A number of examples can be cited. Since the 1960s, many have identified modern universities with radicalism, sexual libertinism, and moral relativism. That is certainly part of the crisis of modern higher education. Less publicly, though, scientific and technical research has been coopted to a remarkable extent by the military-industrial complex. In America alone $277 million of Carnegie Mellon’s $315 2006 research budget came from the federal government, and 23% of that total is from the Department of Defense (DoD).
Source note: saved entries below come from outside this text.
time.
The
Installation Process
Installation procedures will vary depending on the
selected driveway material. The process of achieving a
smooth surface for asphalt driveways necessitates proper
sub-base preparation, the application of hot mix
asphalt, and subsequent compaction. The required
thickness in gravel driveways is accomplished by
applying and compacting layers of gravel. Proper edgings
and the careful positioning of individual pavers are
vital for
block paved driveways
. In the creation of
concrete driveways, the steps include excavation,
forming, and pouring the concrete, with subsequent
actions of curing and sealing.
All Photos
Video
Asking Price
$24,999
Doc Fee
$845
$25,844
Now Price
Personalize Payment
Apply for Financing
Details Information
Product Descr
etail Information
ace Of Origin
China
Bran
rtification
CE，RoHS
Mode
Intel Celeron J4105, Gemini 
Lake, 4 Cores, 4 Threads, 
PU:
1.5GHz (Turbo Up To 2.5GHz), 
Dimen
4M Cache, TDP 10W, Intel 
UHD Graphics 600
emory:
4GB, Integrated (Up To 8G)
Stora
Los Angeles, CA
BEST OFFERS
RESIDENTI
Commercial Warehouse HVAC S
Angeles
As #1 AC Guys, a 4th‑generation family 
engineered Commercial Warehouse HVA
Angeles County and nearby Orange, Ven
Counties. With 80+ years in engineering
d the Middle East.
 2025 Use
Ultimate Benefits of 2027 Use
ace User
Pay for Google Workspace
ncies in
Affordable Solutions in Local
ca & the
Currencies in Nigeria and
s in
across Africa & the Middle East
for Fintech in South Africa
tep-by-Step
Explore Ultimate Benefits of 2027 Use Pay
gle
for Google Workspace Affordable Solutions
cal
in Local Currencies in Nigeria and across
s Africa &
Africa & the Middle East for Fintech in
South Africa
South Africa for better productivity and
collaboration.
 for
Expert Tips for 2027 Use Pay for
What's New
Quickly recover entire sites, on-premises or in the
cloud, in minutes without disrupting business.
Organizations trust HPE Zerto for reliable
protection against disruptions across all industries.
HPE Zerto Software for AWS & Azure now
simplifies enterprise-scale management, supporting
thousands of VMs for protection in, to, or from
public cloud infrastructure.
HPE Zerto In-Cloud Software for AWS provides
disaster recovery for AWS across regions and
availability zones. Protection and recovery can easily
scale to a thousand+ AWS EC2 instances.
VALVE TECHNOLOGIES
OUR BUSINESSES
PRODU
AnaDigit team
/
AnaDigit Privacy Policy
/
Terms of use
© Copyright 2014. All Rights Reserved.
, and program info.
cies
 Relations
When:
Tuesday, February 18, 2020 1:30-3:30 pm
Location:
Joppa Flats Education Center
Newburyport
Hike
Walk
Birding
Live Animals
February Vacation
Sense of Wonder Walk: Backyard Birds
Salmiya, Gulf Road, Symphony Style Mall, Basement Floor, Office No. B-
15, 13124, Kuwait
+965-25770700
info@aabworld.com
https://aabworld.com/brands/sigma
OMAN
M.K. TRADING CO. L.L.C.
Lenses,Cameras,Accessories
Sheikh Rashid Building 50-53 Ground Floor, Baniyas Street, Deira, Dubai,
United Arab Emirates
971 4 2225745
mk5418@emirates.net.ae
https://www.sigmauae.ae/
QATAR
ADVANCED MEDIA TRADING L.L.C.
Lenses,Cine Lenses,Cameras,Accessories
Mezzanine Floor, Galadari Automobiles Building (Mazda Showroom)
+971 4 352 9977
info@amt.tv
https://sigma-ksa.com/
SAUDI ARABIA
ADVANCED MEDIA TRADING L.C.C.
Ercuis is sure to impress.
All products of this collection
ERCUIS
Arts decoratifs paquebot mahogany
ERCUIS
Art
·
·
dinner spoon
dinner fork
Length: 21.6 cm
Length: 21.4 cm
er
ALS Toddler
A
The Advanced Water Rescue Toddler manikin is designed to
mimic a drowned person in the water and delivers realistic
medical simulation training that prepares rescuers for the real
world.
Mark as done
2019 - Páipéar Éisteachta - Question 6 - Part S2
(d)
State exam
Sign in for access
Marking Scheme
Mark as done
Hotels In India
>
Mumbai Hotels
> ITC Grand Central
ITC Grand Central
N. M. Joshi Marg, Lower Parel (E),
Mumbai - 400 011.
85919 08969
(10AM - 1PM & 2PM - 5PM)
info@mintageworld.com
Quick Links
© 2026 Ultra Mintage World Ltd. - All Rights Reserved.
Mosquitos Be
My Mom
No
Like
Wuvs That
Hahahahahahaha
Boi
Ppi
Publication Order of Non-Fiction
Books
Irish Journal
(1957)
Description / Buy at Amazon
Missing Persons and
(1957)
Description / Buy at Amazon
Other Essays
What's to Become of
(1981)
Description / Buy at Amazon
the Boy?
In March, the Air Force granted University of Dayton Research Institute $45 million for research in the “Quick Reaction Evaluation of Materials and Processes Program.” Penn State received $149 million in defense grants in 2003. A 2002 study found that over three hundred colleges and universities engage in Pentagon-funded research, universities receive more than half of the DoD research funds, and over half of the funding for university research in electrical engineering and computer science comes from the DoD. The DoD funds Duke research in mathematics, engineering, and biology. According to the DoD, “expenditures at Duke University increased from $17.7 million in fiscal year 2008 to more than $30 million by 2011.” It is indeed disquieting, but perhaps inevitable, that the DoD holds the purse strings of American higher ed.

Although heterogeneous in his social roles, it is undeniable that the man of science was brought into being in a deeply religious context. Today, however, he is largely detached from those presuppositions and motivations that sustained his initial development. Today’s scientists are increasingly becoming the civic experts (servants?) of governments and corporations.